Problem -
Count the lines below that include the word "input" and write that number alone.

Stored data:
▬▬▬

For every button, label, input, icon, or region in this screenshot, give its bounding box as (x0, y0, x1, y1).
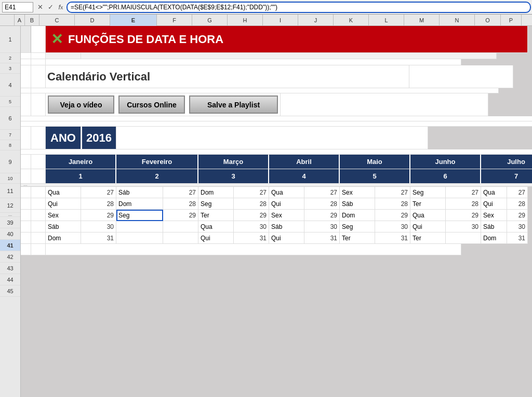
cell-p41[interactable]: 29 (507, 210, 528, 221)
cell-n39[interactable]: 27 (446, 187, 481, 198)
cell-e39[interactable]: Sáb (116, 187, 163, 198)
cell-m43[interactable]: Ter (410, 232, 446, 244)
col-header-j[interactable]: J (298, 15, 334, 26)
cell-a4[interactable] (21, 65, 31, 88)
cell-h39[interactable]: 27 (234, 187, 269, 198)
col-header-c[interactable]: C (39, 15, 75, 26)
cell-a9[interactable] (21, 127, 31, 149)
row-num-43[interactable]: 43 (0, 263, 20, 274)
cell-g40[interactable]: Seg (198, 198, 234, 210)
cell-k39[interactable]: Sex (340, 187, 375, 198)
cell-e43[interactable] (116, 232, 163, 244)
cancel-icon[interactable]: ✕ (35, 3, 45, 12)
cell-g42[interactable]: Qua (198, 221, 234, 232)
cell-l41[interactable]: 29 (375, 210, 410, 221)
cell-b4[interactable] (31, 65, 46, 88)
col-header-f[interactable]: F (157, 15, 192, 26)
cell-a12[interactable] (21, 169, 31, 184)
cell-m42[interactable]: Qui (410, 221, 446, 232)
cell-n41[interactable]: 29 (446, 210, 481, 221)
confirm-icon[interactable]: ✓ (46, 3, 55, 12)
watch-video-button[interactable]: Veja o vídeo (48, 95, 114, 114)
cell-m41[interactable]: Qua (410, 210, 446, 221)
cell-g39[interactable]: Dom (198, 187, 234, 198)
cell-k41[interactable]: Dom (340, 210, 375, 221)
col-header-e[interactable]: E (110, 15, 157, 26)
cell-c42[interactable]: Sáb (46, 221, 81, 232)
cell-e40[interactable]: Dom (116, 198, 163, 210)
btn-cell-2[interactable]: Cursos Online (116, 93, 187, 116)
save-playlist-button[interactable]: Salve a Playlist (189, 95, 278, 114)
cell-a1[interactable] (21, 26, 31, 53)
row-num-2[interactable]: 2 (0, 53, 20, 63)
cell-n42[interactable]: 30 (446, 221, 481, 232)
cell-c43[interactable]: Dom (46, 232, 81, 244)
cell-i39[interactable]: Qua (269, 187, 304, 198)
cell-ano-label[interactable]: ANO (46, 127, 81, 149)
btn-cell-3[interactable]: Salve a Playlist (187, 93, 281, 116)
col-header-n[interactable]: N (440, 15, 475, 26)
row-num-44[interactable]: 44 (0, 274, 20, 285)
col-header-h[interactable]: H (228, 15, 263, 26)
cell-m39[interactable]: Seg (410, 187, 446, 198)
cell-ano-value[interactable]: 2016 (81, 127, 116, 149)
cell-k43[interactable]: Ter (340, 232, 375, 244)
cell-f42[interactable] (163, 221, 198, 232)
col-header-i[interactable]: I (263, 15, 298, 26)
cell-o39[interactable]: Qua (481, 187, 507, 198)
cell-i42[interactable]: Sáb (269, 221, 304, 232)
row-num-6[interactable]: 6 (0, 107, 20, 130)
col-header-d[interactable]: D (75, 15, 110, 26)
cell-f40[interactable]: 28 (163, 198, 198, 210)
cell-j43[interactable]: 31 (304, 232, 340, 244)
cell-o40[interactable]: Qui (481, 198, 507, 210)
cell-k40[interactable]: Sáb (340, 198, 375, 210)
row-num-40[interactable]: 40 (0, 228, 20, 240)
row-num-1[interactable]: 1 (0, 26, 20, 53)
col-header-m[interactable]: M (404, 15, 440, 26)
cell-c40[interactable]: Qui (46, 198, 81, 210)
cell-h42[interactable]: 30 (234, 221, 269, 232)
row-num-5[interactable]: 5 (0, 97, 20, 107)
cell-h41[interactable]: 29 (234, 210, 269, 221)
cell-n43[interactable] (446, 232, 481, 244)
cell-p43[interactable]: 31 (507, 232, 528, 244)
row-num-10[interactable]: 10 (0, 173, 20, 184)
col-header-l[interactable]: L (369, 15, 404, 26)
cell-f43[interactable] (163, 232, 198, 244)
cell-d41[interactable]: 29 (81, 210, 116, 221)
cell-k42[interactable]: Seg (340, 221, 375, 232)
cell-o42[interactable]: Sáb (481, 221, 507, 232)
col-header-o[interactable]: O (475, 15, 501, 26)
cell-b3[interactable] (31, 59, 46, 65)
cell-l39[interactable]: 27 (375, 187, 410, 198)
formula-input[interactable]: =SE(F41<>"";PRI.MAIÚSCULA(TEXTO(DATA($E$… (68, 3, 530, 12)
cell-b12[interactable] (31, 169, 46, 184)
cell-f41[interactable]: 29 (163, 210, 198, 221)
row-num-3[interactable]: 3 (0, 63, 20, 74)
cell-i41[interactable]: Sex (269, 210, 304, 221)
row-num-39[interactable]: 39 (0, 217, 20, 228)
cell-e41[interactable]: Seg (116, 210, 163, 221)
row-num-41[interactable]: 41 (0, 240, 20, 251)
cell-p40[interactable]: 28 (507, 198, 528, 210)
cell-i40[interactable]: Qui (269, 198, 304, 210)
row-num-45[interactable]: 45 (0, 285, 20, 297)
cell-j40[interactable]: 28 (304, 198, 340, 210)
cell-j41[interactable]: 29 (304, 210, 340, 221)
cell-d39[interactable]: 27 (81, 187, 116, 198)
cell-e42[interactable] (116, 221, 163, 232)
row-num-42[interactable]: 42 (0, 251, 20, 263)
row-num-11[interactable]: 11 (0, 184, 20, 198)
cell-c41[interactable]: Sex (46, 210, 81, 221)
col-header-a[interactable]: A (15, 15, 25, 26)
cell-m40[interactable]: Ter (410, 198, 446, 210)
row-num-12[interactable]: 12 (0, 198, 20, 213)
cell-b6[interactable] (31, 93, 46, 116)
col-header-g[interactable]: G (192, 15, 228, 26)
cell-d40[interactable]: 28 (81, 198, 116, 210)
cell-i43[interactable]: Qui (269, 232, 304, 244)
cell-j39[interactable]: 27 (304, 187, 340, 198)
cell-b9[interactable] (31, 127, 46, 149)
cell-g41[interactable]: Ter (198, 210, 234, 221)
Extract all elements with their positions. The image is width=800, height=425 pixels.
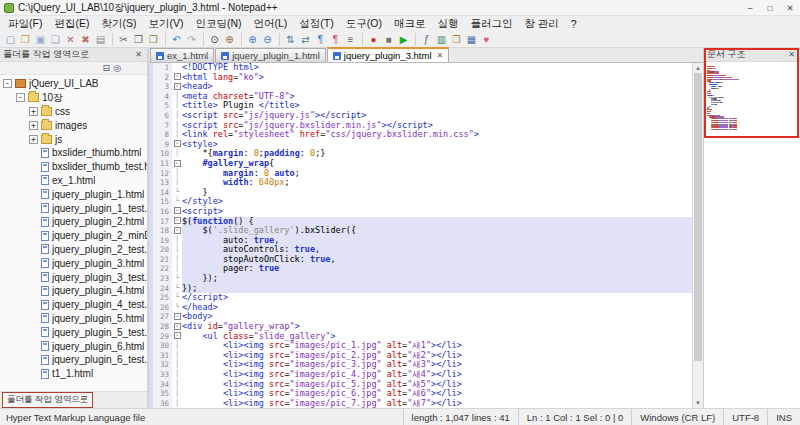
minimap[interactable]: [704, 62, 800, 135]
code-line-29[interactable]: 29- <ul class="slide_gallery">: [149, 332, 692, 342]
line-number[interactable]: 9: [153, 140, 172, 150]
fold-collapse-icon[interactable]: -: [174, 83, 181, 90]
code-line-34[interactable]: 34│ <li><img src="images/pic_5.jpg" alt=…: [149, 380, 692, 390]
tree-item-jquery_plugin_2.html[interactable]: jquery_plugin_2.html: [0, 215, 147, 229]
fold-margin[interactable]: │: [172, 370, 182, 380]
tree-item-jquery_plugin_2_minDate_maxD[interactable]: jquery_plugin_2_minDate_maxD: [0, 229, 147, 243]
folder-workspace-bottom-tab[interactable]: 폴더를 작업 영역으로: [2, 392, 93, 408]
menu-item-10[interactable]: 플러그인: [464, 17, 518, 31]
docmap-close-icon[interactable]: ✕: [786, 50, 797, 59]
expand-toggle-icon[interactable]: -: [16, 93, 25, 102]
line-number[interactable]: 13: [153, 178, 172, 188]
code-line-4[interactable]: 4│<meta charset="UTF-8">: [149, 92, 692, 102]
line-number[interactable]: 25: [153, 293, 172, 303]
fold-margin[interactable]: └: [172, 293, 182, 303]
code-line-14[interactable]: 14└ }: [149, 188, 692, 198]
undo-icon[interactable]: ↶: [169, 32, 184, 47]
fold-collapse-icon[interactable]: -: [174, 332, 181, 339]
code-line-33[interactable]: 33│ <li><img src="images/pic_4.jpg" alt=…: [149, 370, 692, 380]
close-tab-icon[interactable]: ✕: [437, 51, 444, 60]
code-line-31[interactable]: 31│ <li><img src="images/pic_2.jpg" alt=…: [149, 351, 692, 361]
document-map-icon[interactable]: ▥: [434, 32, 449, 47]
fold-margin[interactable]: │: [172, 178, 182, 188]
line-number[interactable]: 4: [153, 92, 172, 102]
zoom-in-icon[interactable]: ⊕: [245, 32, 260, 47]
fold-collapse-icon[interactable]: -: [174, 73, 181, 80]
tab-jquery_plugin_1.html[interactable]: jquery_plugin_1.html: [215, 48, 326, 62]
tree-item-bxslider_thumb.html[interactable]: bxslider_thumb.html: [0, 146, 147, 160]
line-number[interactable]: 24: [153, 284, 172, 294]
open-folder-icon[interactable]: ❒: [18, 32, 33, 47]
fold-margin[interactable]: │: [172, 380, 182, 390]
vertical-scrollbar[interactable]: ▲ ▼: [692, 63, 703, 408]
fold-margin[interactable]: -: [172, 226, 182, 236]
code-line-19[interactable]: 19│ auto: true,: [149, 236, 692, 246]
menu-item-3[interactable]: 보기(V): [142, 17, 189, 31]
fold-margin[interactable]: -: [172, 332, 182, 342]
fold-margin[interactable]: │: [172, 399, 182, 408]
fold-collapse-icon[interactable]: -: [174, 217, 181, 224]
panel-close-icon[interactable]: ✕: [133, 50, 144, 59]
fold-margin[interactable]: -: [172, 140, 182, 150]
line-number[interactable]: 28: [153, 322, 172, 332]
locate-current-file-icon[interactable]: ◎: [113, 63, 121, 73]
code-line-21[interactable]: 21│ stopAutoOnClick: true,: [149, 255, 692, 265]
code-line-3[interactable]: 3-<head>: [149, 82, 692, 92]
tree-item-ex_1.html[interactable]: ex_1.html: [0, 174, 147, 188]
fold-margin[interactable]: │: [172, 360, 182, 370]
tree-item-jquery_plugin_5.html[interactable]: jquery_plugin_5.html: [0, 312, 147, 326]
tree-item-bxslider_thumb_test.html[interactable]: bxslider_thumb_test.html: [0, 160, 147, 174]
line-number[interactable]: 30: [153, 341, 172, 351]
line-number[interactable]: 11: [153, 159, 172, 169]
fold-margin[interactable]: │: [172, 130, 182, 140]
line-number[interactable]: 17: [153, 217, 172, 227]
tree-item-jquery_plugin_4_test.html[interactable]: jquery_plugin_4_test.html: [0, 298, 147, 312]
code-line-9[interactable]: 9-<style>: [149, 140, 692, 150]
tree-item-images[interactable]: +images: [0, 118, 147, 132]
show-all-characters-icon[interactable]: ¶: [328, 32, 343, 47]
code-line-7[interactable]: 7│<script src="js/jquery.bxslider.min.js…: [149, 121, 692, 131]
fold-margin[interactable]: -: [172, 207, 182, 217]
line-number[interactable]: 27: [153, 312, 172, 322]
line-number[interactable]: 20: [153, 245, 172, 255]
code-line-22[interactable]: 22│ pager: true: [149, 264, 692, 274]
line-number[interactable]: 14: [153, 188, 172, 198]
tree-item-10장[interactable]: -10장: [0, 91, 147, 105]
line-number[interactable]: 15: [153, 197, 172, 207]
redo-icon[interactable]: ↷: [184, 32, 199, 47]
close-button[interactable]: ✕: [780, 0, 800, 15]
fold-margin[interactable]: │: [172, 111, 182, 121]
line-number[interactable]: 34: [153, 380, 172, 390]
line-number[interactable]: 1: [153, 63, 172, 73]
scroll-down-icon[interactable]: ▼: [693, 398, 703, 408]
line-number[interactable]: 35: [153, 389, 172, 399]
fold-collapse-icon[interactable]: -: [174, 160, 181, 167]
function-list-icon[interactable]: ƒ: [419, 32, 434, 47]
code-line-10[interactable]: 10│ *{margin: 0;padding: 0;}: [149, 149, 692, 159]
expand-toggle-icon[interactable]: -: [3, 79, 12, 88]
find-icon[interactable]: ⊙: [207, 32, 222, 47]
folder-workspace-icon[interactable]: ❒: [449, 32, 464, 47]
line-number[interactable]: 6: [153, 111, 172, 121]
fold-collapse-icon[interactable]: -: [174, 323, 181, 330]
menu-item-9[interactable]: 실행: [431, 17, 464, 31]
code-line-16[interactable]: 16-<script>: [149, 207, 692, 217]
fold-collapse-icon[interactable]: -: [174, 207, 181, 214]
code-line-11[interactable]: 11- #gallery_wrap{: [149, 159, 692, 169]
fold-margin[interactable]: └: [172, 284, 182, 294]
menu-item-2[interactable]: 찾기(S): [95, 17, 142, 31]
replace-icon[interactable]: ⊕: [222, 32, 237, 47]
fold-margin[interactable]: │: [172, 236, 182, 246]
word-wrap-icon[interactable]: ¶: [313, 32, 328, 47]
code-line-24[interactable]: 24└});: [149, 284, 692, 294]
play-macro-icon[interactable]: ▶: [396, 32, 411, 47]
collapse-all-icon[interactable]: ⊟: [103, 63, 111, 73]
expand-toggle-icon[interactable]: +: [29, 107, 38, 116]
code-line-36[interactable]: 36│ <li><img src="images/pic_7.jpg" alt=…: [149, 399, 692, 408]
line-number[interactable]: 18: [153, 226, 172, 236]
fold-margin[interactable]: │: [172, 389, 182, 399]
tab-jquery_plugin_3.html[interactable]: jquery_plugin_3.html✕: [327, 47, 449, 62]
menu-item-1[interactable]: 편집(E): [48, 17, 95, 31]
fold-margin[interactable]: └: [172, 303, 182, 313]
fold-margin[interactable]: -: [172, 82, 182, 92]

▬▬▬

Answer area -
2